Près d'un adulte sur deux vit avec une douleur persistante, souvent intense, au quotidien.
C'est le constat alarmant que dresse la Fondation Analgesia dans un baromètre publié à l'occasion de la Journée mondiale de lutte contre la douleur. Face à cette crise sanitaire ignorée, les spécialistes réclament une réponse nationale et une meilleure prise en charge médicale.
Une souffrance massive et en hausse
La douleur chronique touche désormais 42 % des adultes en France, soit près de 23,1 millions de personnes, selon le premier Baromètre de la douleur publié par la Fondation Analgesia. Ce chiffre marque une nette progression par rapport à 2008, où un tiers seulement de la population se disait concerné.
Les douleurs musculosquelettiques arrivent en tête (36 %), suivies des douleurs orofaciales (33 %), abdominales (15 %) et neuropathiques (12 %). Environ une personne sur deux ressent une douleur intense, notée à plus de 6 sur 10 sur l'échelle de la douleur. “La douleur chronique, c'est vivre avec une douleur quasi-constante depuis au moins trois mois”, rappelle le professeur Nicolas Authier, président de la Fondation Analgesia. “C'est inquiétant parce que vous n'avez pas de perspectives de guérison et c'est inquiétant au point que certains de ces patients envisagent même de mettre fin à leurs jours.”
Le baromètre, réalisé avec l'Observatoire français de la douleur et OpinionWay sur un échantillon de 11 940 adultes, alerte aussi sur l'impact global de ces douleurs : troubles du sommeil, fatigue, anxiété, isolement, et difficultés à maintenir une activité professionnelle.
Une prise en charge jugée largement insuffisante
La majorité des patients interrogés déplore un suivi médical peu efficace.

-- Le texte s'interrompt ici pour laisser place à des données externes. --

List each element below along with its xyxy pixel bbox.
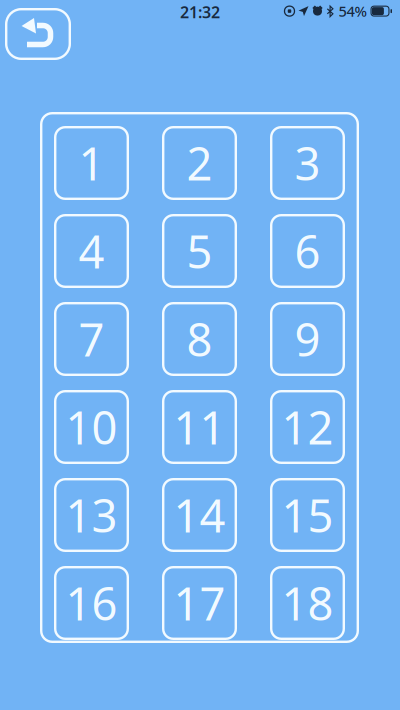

Deux tiers d'entre eux n'observent aucune amélioration de leur état, et 36 % vivent avec un handicap fonctionnel modéré à sévère. “Il n'y a qu'un tiers des patients souffrant de douleur chronique qui sont satisfaits de leur prise en charge, ça nous laisse quand même des millions de Français qui sont dans un grand désarroi”, souligne le Pr Authier.
Alors que la Haute Autorité de santé recommande une prise en charge pluridisciplinaire, les soins sont le plus souvent assurés uniquement par le médecin traitant. L'accès aux 270 centres spécialisés reste limité : moins d'un tiers des patients y ont été orientés.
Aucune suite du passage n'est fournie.